This is the end of the series on valuing Altria (MO), Lorillard (LO), Reynolds American (RAI) and Phillip Morris (PM). These firms have been declining in share price recently and now is a good time to examine them. Below I will discuss the analysis presented in the previous articles and make a recommendation based on the firm(s) with the most positive value relevant fundamental factors. Here is the list of previous articles:
- Valuing Big Tobacco, Part I
- Valuing Big Tobacco, Part II
- Valuing Big Tobacco, Part III
- Valuing Big Tobacco, Part IV
- Valuing Big Tobacco, Part V
- Valuing Big Tobacco, Part VI
- Valuing Big Tobacco, Part VII
Financial Performance and Position
When we consider top-line and bottom-line growth, we can exclude Altria from consideration as a long-equity investment. The same thing can be said of cash flow from operations.

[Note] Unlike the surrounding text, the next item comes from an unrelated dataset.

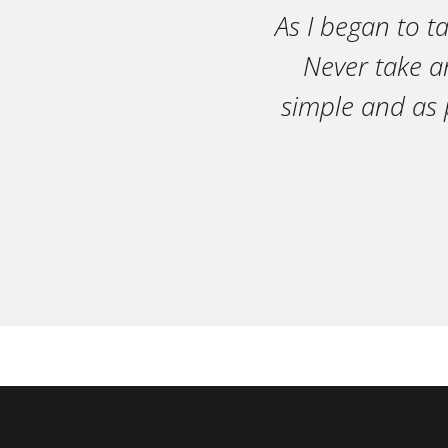
As I began to t
Never take an
simple and as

In terms of total equity, all firms except Reynolds America did a horrible job of increasing total equity. That seems to be the trend in this industry. Also, the industry trend seems to be towards increasing liabilities.
When it comes to profitability, Lorillard was the most profitable firm between 2009 and 2011. Reynolds became the second most profitable firm in 2011. However, Altria may still be the second most profitable firm in the group in future years. Phillip Morris lead the group in return on equity in 2010 and 2011. That said, Lorillard and Phillip Morris lead the group in return on assets.
In 2012's first half, the financial performance of all four firms was towards top-line and bottom-line growth. In terms of total equity in the first half of the year, Altria and Reynolds increased total equity while Phillip Morris' total equity turned negative. Altria and Reynolds performed the best in the first half of the year in terms of profit margin. Lorillard and Phillip Morris had the highest return on assets in the second quarter.
In terms of the present value dividend discount model, Altria and Reynolds are the most undervalued. That said, all four firms are undervalued based on that model. In terms of price-sales, Lorillard and Phillip Morris are valued in my comfort zone.
Altria and Lorillard's revenue-share are forecasted to increase in the second half of the year. Further, Altria and Lorillard have the most upside based on my estimated valuation ranges.
The tobacco firms aren't as sensitive to the economic cycle as other firms. The demand for tobacco products isn't very sensitive to changes in price or income. That said, I think we could see increases in the price of tobacco products as subsidies expire and budget deficit reduction measures are signed into legislation.
Further, the Fed's decision to purchase mortgage-backed securities should have a negative impact on US Treasury prices. In other words, the increase in US Treasury yields could adversely impact the demand for the dividend yield of tobacco firms.
All four firms are investment grade in terms of volatility. That said, Lorillard's monthly returns are skewed to the upside. Also, Lorillard and Altria provide the most diversification benefits.
My preference is for Lorillard based on valuation, financial performance and position, and diversification benefits. We are going to have to watch interest rates to see how they perform over the coming months. Also, investors could consider Reynolds American. Reynolds may sustain the advantage as the second most profitable firm of the four. Even if it doesn't, the firm is still one of the more undervalued firms based on the present value dividend discount model.